6.2 Critical Test Cases

  1. GPS no fix for 60s → rows flagged invalid.
  2. SSID with comma is quoted properly.
  3. SD removed → logging disabled, UI warning.

6.3 Test Data

Sample NMEA sentences
Mock scan results with SSID commas

7. Common Pitfalls & Debugging

7.1 Frequent Mistakes

Pitfall Symptom Solution
No checksum validation random coordinates validate NMEA checksum
No quoting CSV import fails escape SSIDs
Too frequent scans UI lag increase scan interval

7.2 Debugging Strategies

  • Log raw NMEA lines when fix fails.
  • Validate CSV in a spreadsheet after each run.

7.3 Performance Traps

  • Writing each row individually to SD.

8. Extensions & Challenges

8.1 Beginner Extensions

  • Add a “pause logging” button.

8.2 Intermediate Extensions

  • Add JSON export option.

8.3 Advanced Extensions

  • Add heatmap aggregation on device.

9. Real-World Connections

9.1 Industry Applications

  • Wireless planning and site surveys.
  • Municipal connectivity mapping.
  • Wigle data collectors.

9.3 Interview Relevance

  • Data fusion, asynchronous streams, and logging reliability.

10. Resources

10.1 Essential Reading

  • NMEA 0183 reference.

10.2 Video Resources

  • GPS parsing tutorials.

10.3 Tools & Documentation

  • ESP-IDF WiFi scan API.
  • P01-wifi-packet-sniffer-network-analyzer.md
  • P08-complete-cardputer-security-toolkit.md

11. Self-Assessment Checklist

11.1 Understanding

  • I can explain active vs passive scanning.
  • I can parse NMEA sentences.

11.2 Implementation

  • CSV logs are consistent and importable.
  • GPS fix status is accurate.

11.3 Growth

  • I can explain data fusion strategies.
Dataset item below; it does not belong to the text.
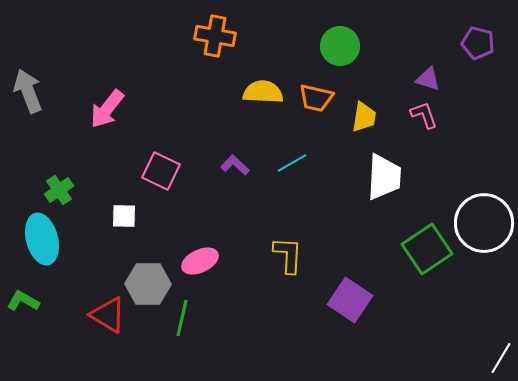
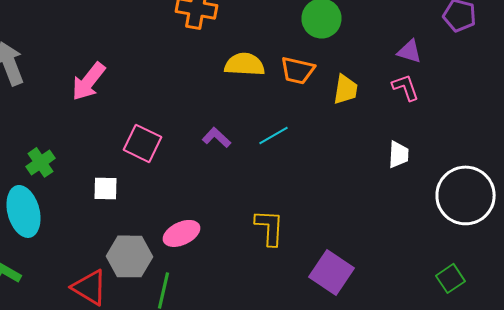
white trapezoid: (384, 177) -> (398, 154), moved, size x0.6
green square: (427, 249) -> (450, 278), moved, size x0.6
12. Submission / Completion Criteria

Minimum Viable Completion:

  • Scans WiFi and logs CSV rows with GPS fix or no-fix flag.

Full Completion:

  • Robust parsing, consistent schema, and stable UI.

Excellence (Going Above & Beyond):

  • Heatmap generation or Wigle-compatible export tools.